*** Given data Section Begins ***
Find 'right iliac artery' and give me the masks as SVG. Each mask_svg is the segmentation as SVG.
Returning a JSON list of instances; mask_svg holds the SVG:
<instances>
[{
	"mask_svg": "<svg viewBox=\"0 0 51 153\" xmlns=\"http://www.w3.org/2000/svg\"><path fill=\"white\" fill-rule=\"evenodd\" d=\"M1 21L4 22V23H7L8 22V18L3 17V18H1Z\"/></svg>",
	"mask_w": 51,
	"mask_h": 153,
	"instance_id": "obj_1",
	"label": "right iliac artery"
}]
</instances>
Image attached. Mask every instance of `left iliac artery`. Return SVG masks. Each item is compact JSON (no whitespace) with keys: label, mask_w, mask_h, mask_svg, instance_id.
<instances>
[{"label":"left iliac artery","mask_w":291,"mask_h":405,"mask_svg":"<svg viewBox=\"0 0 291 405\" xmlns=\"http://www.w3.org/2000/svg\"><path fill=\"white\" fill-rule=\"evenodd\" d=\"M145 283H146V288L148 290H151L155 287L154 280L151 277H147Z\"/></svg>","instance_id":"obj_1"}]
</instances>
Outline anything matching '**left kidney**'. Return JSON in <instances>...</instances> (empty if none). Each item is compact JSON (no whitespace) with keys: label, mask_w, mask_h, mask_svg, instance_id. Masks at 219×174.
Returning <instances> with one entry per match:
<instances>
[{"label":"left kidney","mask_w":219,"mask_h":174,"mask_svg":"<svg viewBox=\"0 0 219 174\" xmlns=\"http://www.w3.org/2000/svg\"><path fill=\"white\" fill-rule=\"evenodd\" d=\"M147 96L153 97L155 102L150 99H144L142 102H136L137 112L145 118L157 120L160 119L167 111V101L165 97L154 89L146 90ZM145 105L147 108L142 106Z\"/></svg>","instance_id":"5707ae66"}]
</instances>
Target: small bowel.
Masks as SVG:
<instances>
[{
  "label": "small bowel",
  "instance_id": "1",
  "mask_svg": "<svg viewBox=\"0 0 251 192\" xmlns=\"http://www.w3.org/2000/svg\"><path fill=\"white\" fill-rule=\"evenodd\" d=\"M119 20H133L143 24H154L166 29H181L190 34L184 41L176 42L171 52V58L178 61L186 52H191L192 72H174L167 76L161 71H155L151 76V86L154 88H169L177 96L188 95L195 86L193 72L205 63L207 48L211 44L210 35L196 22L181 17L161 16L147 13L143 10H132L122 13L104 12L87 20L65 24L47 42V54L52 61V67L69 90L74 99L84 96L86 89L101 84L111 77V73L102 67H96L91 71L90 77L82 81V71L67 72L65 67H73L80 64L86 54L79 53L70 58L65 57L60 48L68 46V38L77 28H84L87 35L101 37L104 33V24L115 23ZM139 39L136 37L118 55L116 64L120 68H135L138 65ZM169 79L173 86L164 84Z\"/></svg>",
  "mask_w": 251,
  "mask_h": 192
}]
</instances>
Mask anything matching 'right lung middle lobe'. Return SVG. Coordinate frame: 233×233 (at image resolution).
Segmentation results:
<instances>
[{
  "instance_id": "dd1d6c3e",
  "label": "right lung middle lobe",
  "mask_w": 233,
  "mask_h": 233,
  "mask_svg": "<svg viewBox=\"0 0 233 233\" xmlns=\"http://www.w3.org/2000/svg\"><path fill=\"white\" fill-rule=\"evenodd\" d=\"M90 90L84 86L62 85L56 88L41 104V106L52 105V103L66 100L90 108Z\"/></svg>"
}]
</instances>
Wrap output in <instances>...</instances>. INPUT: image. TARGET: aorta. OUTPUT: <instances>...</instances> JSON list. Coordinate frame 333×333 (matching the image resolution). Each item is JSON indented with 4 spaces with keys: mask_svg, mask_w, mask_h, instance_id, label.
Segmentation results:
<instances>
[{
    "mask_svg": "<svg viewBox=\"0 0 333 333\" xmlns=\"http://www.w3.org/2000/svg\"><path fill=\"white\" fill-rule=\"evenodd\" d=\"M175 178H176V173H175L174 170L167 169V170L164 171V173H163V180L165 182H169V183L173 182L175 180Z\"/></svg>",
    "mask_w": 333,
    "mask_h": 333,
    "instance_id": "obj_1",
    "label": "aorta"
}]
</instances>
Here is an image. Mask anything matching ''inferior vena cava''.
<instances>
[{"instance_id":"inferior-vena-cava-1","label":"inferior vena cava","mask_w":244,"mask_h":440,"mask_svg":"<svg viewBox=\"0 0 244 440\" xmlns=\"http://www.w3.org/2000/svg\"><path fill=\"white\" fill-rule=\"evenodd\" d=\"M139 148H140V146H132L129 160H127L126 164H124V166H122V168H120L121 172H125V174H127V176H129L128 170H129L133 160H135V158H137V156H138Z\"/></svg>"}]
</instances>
*** Given data Section Ends ***
Your reply should be a verbatim retyping of the lines from the one that holds "Mask anything matching 'right" through the last line of the entries.

Mask anything matching 'right lung middle lobe'. Return SVG. Coordinate frame: 233×233 (at image resolution).
Segmentation results:
<instances>
[{
  "instance_id": "dd1d6c3e",
  "label": "right lung middle lobe",
  "mask_w": 233,
  "mask_h": 233,
  "mask_svg": "<svg viewBox=\"0 0 233 233\" xmlns=\"http://www.w3.org/2000/svg\"><path fill=\"white\" fill-rule=\"evenodd\" d=\"M90 90L84 86L62 85L56 88L41 104V106L52 105V103L66 100L90 108Z\"/></svg>"
}]
</instances>
Wrap output in <instances>...</instances>. INPUT: image. TARGET: aorta. OUTPUT: <instances>...</instances> JSON list. Coordinate frame 333×333 (matching the image resolution). Each item is JSON indented with 4 spaces with keys: mask_svg, mask_w, mask_h, instance_id, label.
Segmentation results:
<instances>
[{
    "mask_svg": "<svg viewBox=\"0 0 333 333\" xmlns=\"http://www.w3.org/2000/svg\"><path fill=\"white\" fill-rule=\"evenodd\" d=\"M175 178H176V173H175L174 170L167 169V170L164 171V173H163V180L165 182H169V183L173 182L175 180Z\"/></svg>",
    "mask_w": 333,
    "mask_h": 333,
    "instance_id": "obj_1",
    "label": "aorta"
}]
</instances>
Here is an image. Mask anything matching ''inferior vena cava''.
<instances>
[{"instance_id":"inferior-vena-cava-1","label":"inferior vena cava","mask_w":244,"mask_h":440,"mask_svg":"<svg viewBox=\"0 0 244 440\" xmlns=\"http://www.w3.org/2000/svg\"><path fill=\"white\" fill-rule=\"evenodd\" d=\"M139 148H140V146H132L129 160H127L126 164H124V166H122V168H120L121 172H125V174H127V176H129L128 170H129L133 160H135V158H137V156H138Z\"/></svg>"}]
</instances>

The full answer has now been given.